Musicals staged by college drama societies have a hard time of it. There’s not much money for the ol’ razzle dazzle and the best singers and dancers of the student body have usually been tempted off into mainshows equipped with the moneys for bigger publicity drives by the time that casting even begins. Such seemed the case with this production, whose performers demonstrated varying levels of competence, but no brilliance, at least not in the usual musical way.

The decision to costume the chorus in (presumably their own) smart grey tops and black trousers, when coupled with three of the male leads’ terrible fitting suits and ‘zany’ purple ties, gave the whole thing the feel of one of those disgusting Halifax adverts, but without Howard’s ‘redeeming’ charisma.

The Beadle’s (played by Hiroshi Amako) stance was perpetually that of a man trying to sell you an unwanted hands-free set in Carphone Warehouse: awkward smile, hands clasped over the crotch in a paralipsis of desexualized commercial exchange, arched forwards in very squeaky, very shiny shoes.

Sweeney Todd (Mike Craddock) himself made me think of how my A-Level chemistry teacher might have looked if he’d gone to a fancy dress party as a paler version of Steve Buscemi in Reservoir Dogs. Barbers are, evidently, renowned for their fidelity to the skinny black tie. I think Judge Turpin (Laurence Williams) was actually wearing a zoot suit.

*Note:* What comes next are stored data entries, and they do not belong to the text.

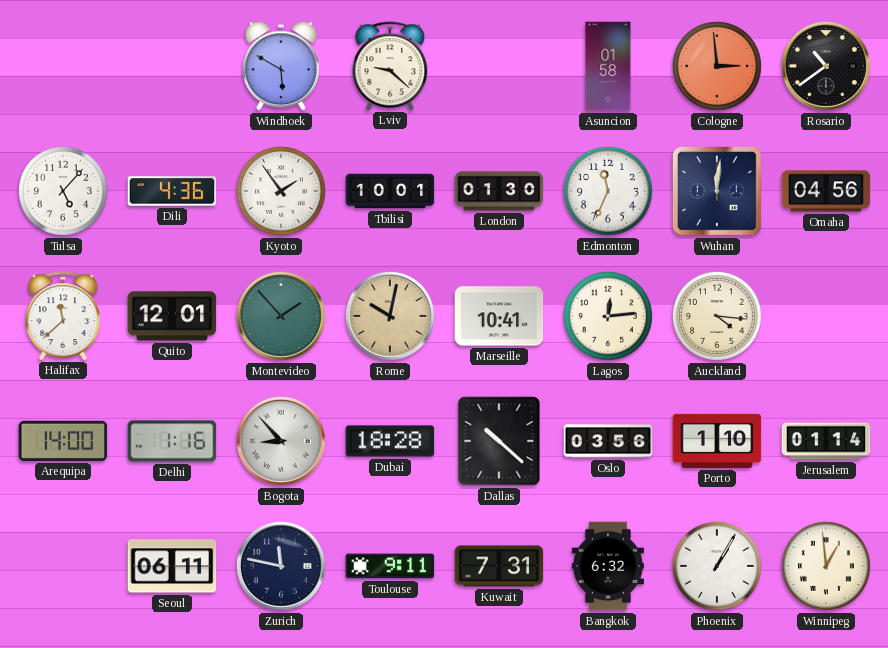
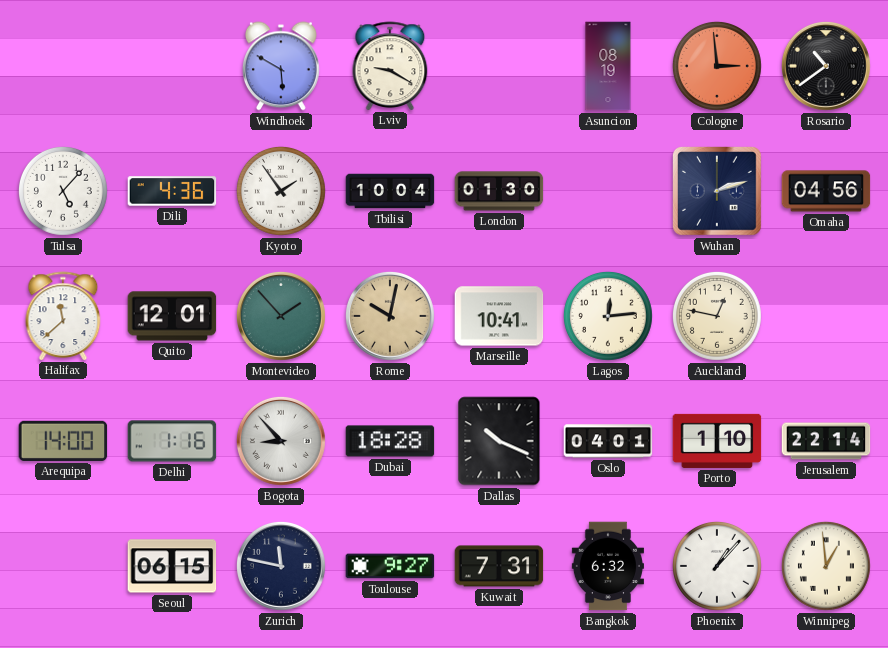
Lviv: 9:22 -> 9:20
Asuncion: 01:58 -> 08:19
Tbilisi: 10:01 -> 10:04
Edmonton: 11:34 -> none
Wuhan: 12:01 -> 2:12
Auckland: 4:16 -> 12:47
Dallas: 10:22 -> 10:19
Oslo: 03:56 -> 04:01
Jerusalem: 01:14 -> 22:14
Seoul: 06:11 -> 06:15
Toulouse: 9:11 -> 9:27
Phoenix: 1:05 -> 1:07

There was no chemistry between any of the performers. The blocking lurched consistently between ridiculously uncomfortable cross-stage angles or entirely static delivery. I’m aware that it’s not a useful criticism to describe lighting as ‘just wrong’ but this production leaves me with no other option: the stage was either plunged into darkness during speech or the wrong people were lit up in the kind of neon-orange glow that’s usually accompanied by Bruce Willis screaming that there’s only x number of seconds left until the place blows.

So what redeems this production to the level of awarding it five whole stars? Pretty simply, its unapologetically amateur approach. Not a single one of the main performers (with the exception, perhaps of Lorna Reader as Mrs Lovett who under a better director could have been a West End style matron figure) could act, but by God they were trying.

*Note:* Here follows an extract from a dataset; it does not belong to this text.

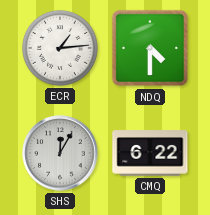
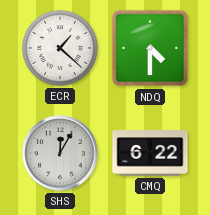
ECR: 1:14 -> 1:22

I’ve seen plays in Cambridge that were so bad they were offensive; not because of the cast’s inability, but rather the pretensions of professionalism on behalf of the production and the failure to understand that if you want your drama to be taken seriously then you have to give some thought to the political message it bears. Sweeney Todd has none of this attitude. It’s like watching a school play – it endears itself to you by virtue of the cast’s unceasing endeavor. It’s also unintentionally hilarious.

The set is so badly designed that when Sweeney finally starts killing his customers in his special barber’s chair, he actually has to lift their ‘limp’ bodies out of the seat, push them to the back of the platform and then give them a kick to get them offstage. The fight scenes are like watching people who’ve never used their arms before try to give each other hugs. Judge Turpin’s performance seems modeled purely on the infantilized murderer from Psychoville. The chorus come onstage in the Bedlam scene dressed as zombies. ZOMBIES, for God’s sake – in this production, the mentally ill are presented as extras from a George A Romero film. Which, for me, is miles less offensive than asking untrained performers, without the time to properly research the medical and historical background of Bedlam, to try and act like someone sent crazy by the incessant spinning of cotton looms.

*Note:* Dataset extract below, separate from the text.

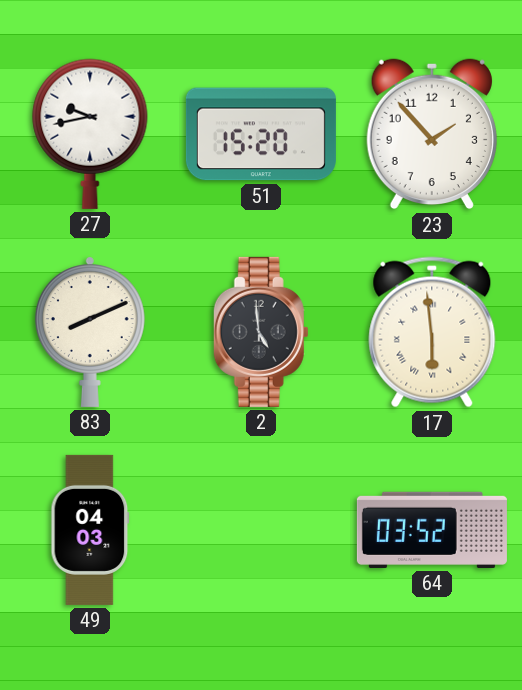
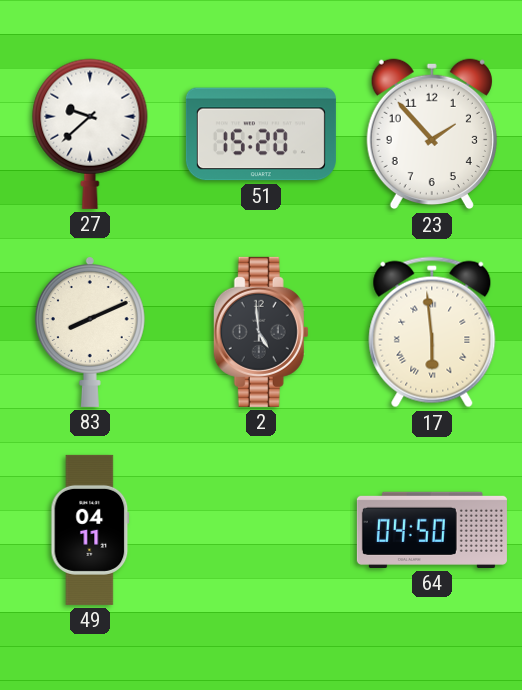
27: 9:43 -> 9:38
49: 04:03 -> 04:11
64: 03:52 -> 04:50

Sometimes, Cambridge drama can be guilty of taking itself just a bit too seriously. In the rush to impersonate commercial theatre, it’s important that there’s room for silly rubbish too, and Sweeney Todd is just that. Have a drink, go with friends and support some college drama. On top of everything else, the musicians are obviously very talented people who deserve a good audience.

All that there now remains for me to exclaim, eyes glistening and surrounded by a chorus of twenty year olds dressed as mortgage advisers while I forcefully brandish a cut throat razor, is that this review, like Sweeney Todd’s right arm, “is COMPLEEEEETE!”